** RECORDED DATA follows **

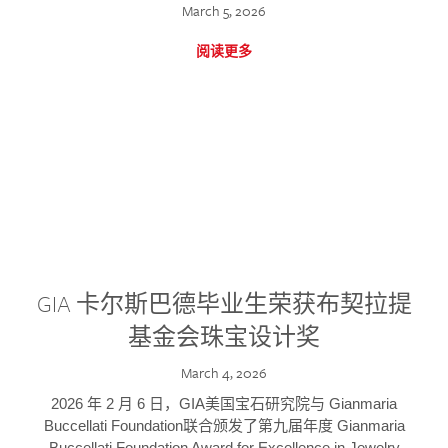
March 5, 2026
阅读更多
GIA 卡尔斯巴德毕业生荣获布契拉提
基金会珠宝设计奖
March 4, 2026
2026 年 2 月 6 日，GIA美国宝石研究院与 Gianmaria
Buccellati Foundation联合颁发了第九届年度 Gianmaria
Buccellati Foundation Award for Excellence in Jewelry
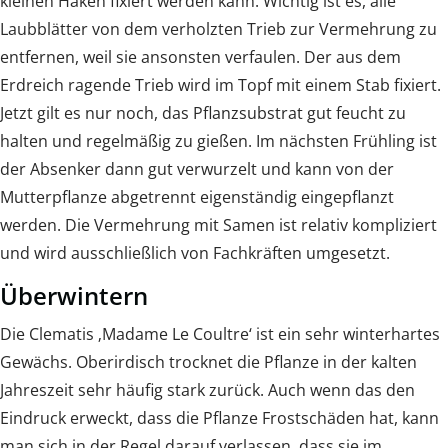
kleinen Haken fixiert werden kann. Wichtig ist es, alle
Laubblätter von dem verholzten Trieb zur Vermehrung zu
entfernen, weil sie ansonsten verfaulen. Der aus dem
Erdreich ragende Trieb wird im Topf mit einem Stab fixiert.
Jetzt gilt es nur noch, das Pflanzsubstrat gut feucht zu
halten und regelmäßig zu gießen. Im nächsten Frühling ist
der Absenker dann gut verwurzelt und kann von der
Mutterpflanze abgetrennt eigenständig eingepflanzt
werden. Die Vermehrung mit Samen ist relativ kompliziert
und wird ausschließlich von Fachkräften umgesetzt.
Überwintern
Die Clematis ‚Madame Le Coultre‘ ist ein sehr winterhartes
Gewächs. Oberirdisch trocknet die Pflanze in der kalten
Jahreszeit sehr häufig stark zurück. Auch wenn das den
Eindruck erweckt, dass die Pflanze Frostschäden hat, kann
man sich in der Regel darauf verlassen, dass sie im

** End of RECORDED DATA **

_TASK STATEMENT:_ Beginning with the line that contains "Die Clematis ‚Madame", set down every line through the end of the data without change.

_RESPONSE TO THIS EXERCISE:_
Die Clematis ‚Madame Le Coultre‘ ist ein sehr winterhartes
Gewächs. Oberirdisch trocknet die Pflanze in der kalten
Jahreszeit sehr häufig stark zurück. Auch wenn das den
Eindruck erweckt, dass die Pflanze Frostschäden hat, kann
man sich in der Regel darauf verlassen, dass sie im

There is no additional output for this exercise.